But unlike the creditors and claimants clamoring for sales of Refco's remaining assets, Fitzpatrick was trying to save just one photographic print from the discard pile.

The print is one of six of Andreas Gursky's "Avenue of the Americas" in a super-scale (71/4-by-111/2 feet) format, but only one of the 440 works in Refco's stellar contemporary photography collection. The collection is divided between Refco offices in lower Manhattan and the West Loop of Chicago, the city where the firm was founded in 1969.

The widespread assumption is that the collection will be auctioned, possibly as early as May. "No matter what they do with the rest of the collection," said Fitzpatrick, "our position is that this [Gursky] photograph is not part of it and can't be sold without our permission."

On Oct. 17, Refco filed for Chapter 11 protection from creditors in U.S. Bankruptcy Court in New York, citing $48.6 billion in liabilities. The filing came just a frantic week after the disclosure of an accounting scandal involving its then-CEO, Phillip Bennett. Bennett has since been indicted on fraud and other charges but has denied guilt.
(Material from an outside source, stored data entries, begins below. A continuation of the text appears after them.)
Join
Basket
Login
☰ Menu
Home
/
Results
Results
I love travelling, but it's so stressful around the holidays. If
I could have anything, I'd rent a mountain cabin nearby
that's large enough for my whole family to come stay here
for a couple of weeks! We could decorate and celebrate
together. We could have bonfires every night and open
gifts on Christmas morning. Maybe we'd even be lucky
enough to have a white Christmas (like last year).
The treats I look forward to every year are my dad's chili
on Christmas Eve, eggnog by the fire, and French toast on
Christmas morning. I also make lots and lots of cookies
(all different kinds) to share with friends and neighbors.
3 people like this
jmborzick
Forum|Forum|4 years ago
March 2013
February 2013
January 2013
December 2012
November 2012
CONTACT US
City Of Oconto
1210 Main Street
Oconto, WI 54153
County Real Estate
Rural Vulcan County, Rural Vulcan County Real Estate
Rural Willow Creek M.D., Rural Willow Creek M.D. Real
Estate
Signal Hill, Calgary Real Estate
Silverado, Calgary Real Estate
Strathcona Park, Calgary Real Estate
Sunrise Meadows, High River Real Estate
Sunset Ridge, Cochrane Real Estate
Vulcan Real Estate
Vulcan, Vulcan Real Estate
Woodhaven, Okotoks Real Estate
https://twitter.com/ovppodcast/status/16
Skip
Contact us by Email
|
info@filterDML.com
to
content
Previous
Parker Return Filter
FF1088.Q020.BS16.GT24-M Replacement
With Refco's assets up for grabs, the MCA on Nov. 9 asked the court to safeguard its interest in the Gursky print, which is part of Refco's collection in New York.
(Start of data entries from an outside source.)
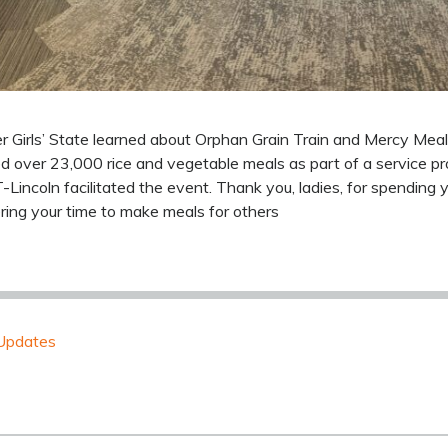
 Girls’ State learned about Orphan Grain Train and Mercy Mea
over 23,000 rice and vegetable meals as part of a service pro
Lincoln facilitated the event. Thank you, ladies, for spending
ring your time to make meals for others
Updates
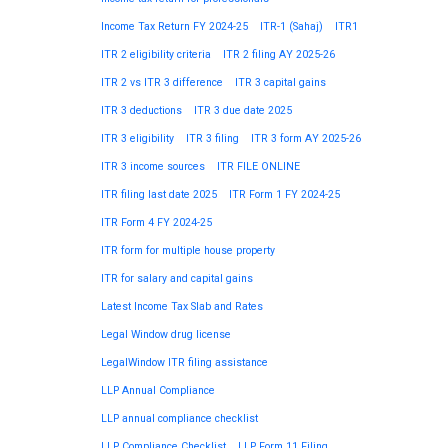
Income Tax Return FY 2024-25
ITR-1 (Sahaj)
ITR1
ITR 2 eligibility criteria
ITR 2 filing AY 2025-26
ITR 2 vs ITR 3 difference
ITR 3 capital gains
ITR 3 deductions
ITR 3 due date 2025
ITR 3 eligibility
ITR 3 filing
ITR 3 form AY 2025-26
ITR 3 income sources
ITR FILE ONLINE
ITR filing last date 2025
ITR Form 1 FY 2024-25
ITR Form 4 FY 2024-25
ITR form for multiple house property
ITR for salary and capital gains
Latest Income Tax Slab and Rates
Legal Window drug license
LegalWindow ITR filing assistance
LLP Annual Compliance
LLP annual compliance checklist
LLP Compliance Checklist
LLP Form 11 Filing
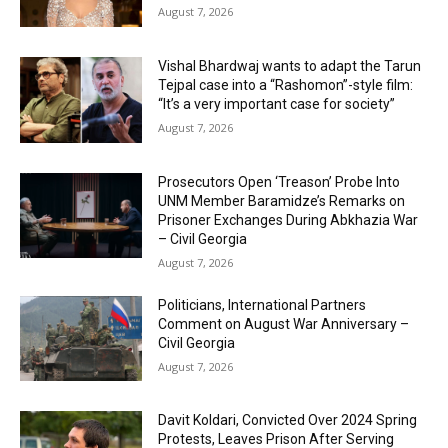
August 7, 2026
Vishal Bhardwaj wants to adapt the Tarun
Tejpal case into a “Rashomon”-style film:
“It’s a very important case for society”
August 7, 2026
Prosecutors Open ‘Treason’ Probe Into
UNM Member Baramidze’s Remarks on
Prisoner Exchanges During Abkhazia War
– Civil Georgia
August 7, 2026
Politicians, International Partners
Comment on August War Anniversary –
Civil Georgia
August 7, 2026
Davit Koldari, Convicted Over 2024 Spring
Protests, Leaves Prison After Serving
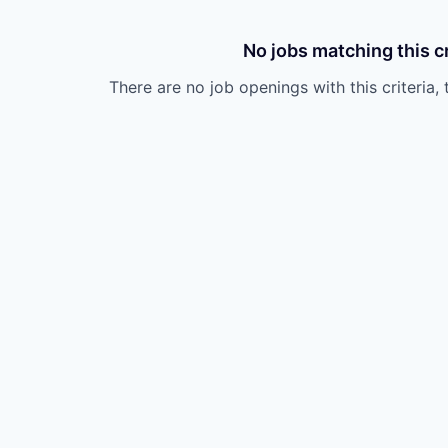
No jobs matching this cr
There are no job openings with this criteria, 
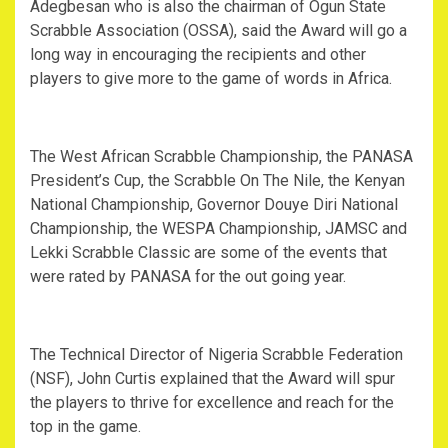
Adegbesan who is also the chairman of Ogun State
Scrabble Association (OSSA), said the Award will go a
long way in encouraging the recipients and other
players to give more to the game of words in Africa.
The West African Scrabble Championship, the PANASA
President’s Cup, the Scrabble On The Nile, the Kenyan
National Championship, Governor Douye Diri National
Championship, the WESPA Championship, JAMSC and
Lekki Scrabble Classic are some of the events that
were rated by PANASA for the out going year.
The Technical Director of Nigeria Scrabble Federation
(NSF), John Curtis explained that the Award will spur
the players to thrive for excellence and reach for the
top in the game.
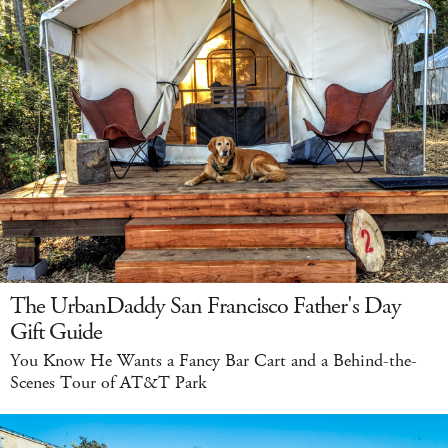
The UrbanDaddy San Francisco Father's Day
Gift Guide
You Know He Wants a Fancy Bar Cart and a Behind-the-
Scenes Tour of AT&T Park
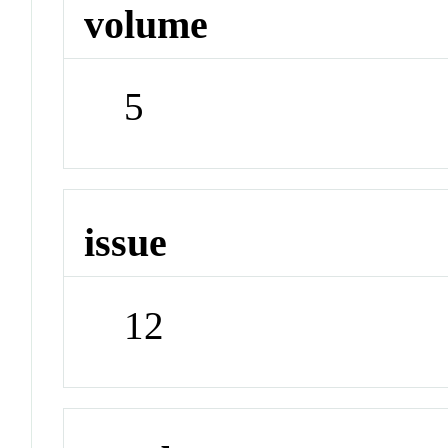
volume
5
issue
12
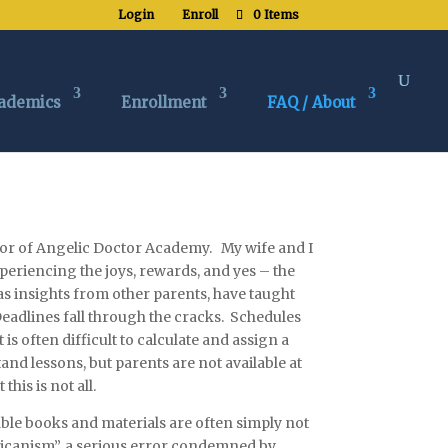
Login
Enroll
0 Items
ademics
Enrollment
FAQ / About
tor of
An
geli
c
Doctor Academy. My wife and I
periencing the joys, rewards, and yes – the
as insights from other parents, have taught
Deadlines fall through the cracks. Schedules
is often difficult to calculate and assign a
and lessons, but parents are not available at
is is not all.
ble books and materials are often simply not
icanism”, a serious error condemned by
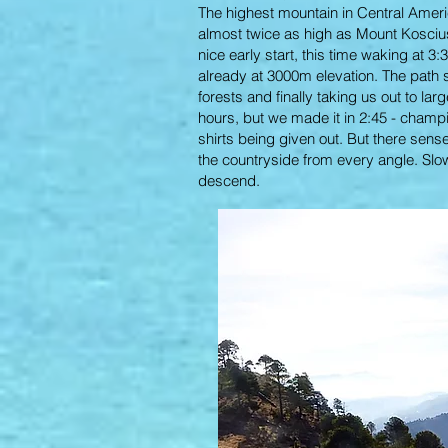
The highest mountain in Central Americ
almost twice as high as Mount Kosciuszk
nice early start, this time waking at 3:
already at 3000m elevation. The path s
forests and finally taking us out to l
hours, but we made it in 2:45 - champi
shirts being given out. But there sens
the countryside from every angle. Slow
descend.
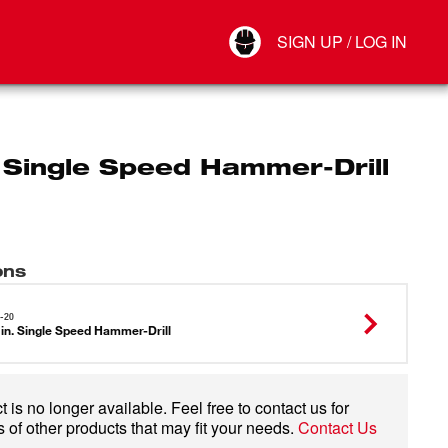
Your Account
SIGN UP / LOG IN
Connect
Log Out
. Single Speed Hammer-Drill
ons
-20
 in. Single Speed Hammer-Drill
 is no longer available. Feel free to contact us for
 of other products that may fit your needs.
Contact Us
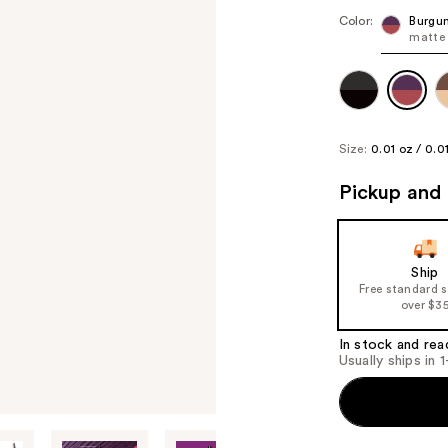
Color:
Burgun
matte 
Size:
0.01 oz / 0.0
Pickup and 
Ship
Free standard 
over $3
In stock and rea
Usually ships in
In a court filing, the museum said that Gursky's U.S. representative, the Matthew Marks Gallery in New York, sold the print in 2002 to Refco at a below-market price of around $150,000 on the condition that it eventually be donated to the MCA.

Refco gave the museum a 10 percent interest in the print -- which allowed the firm an immediate tax benefit -- and promised to transfer the remaining 90 percent as an unrestricted gift by Dec. 31, 2007, the filing states.

"A partial gift [to a museum] can't be revoked," Fitzpatrick contended. He said the filing was an effort to "protect the MCA and its interests and the principle of the partial gift."

He estimated the current value of the Gursky print at $300,000 to $500,000.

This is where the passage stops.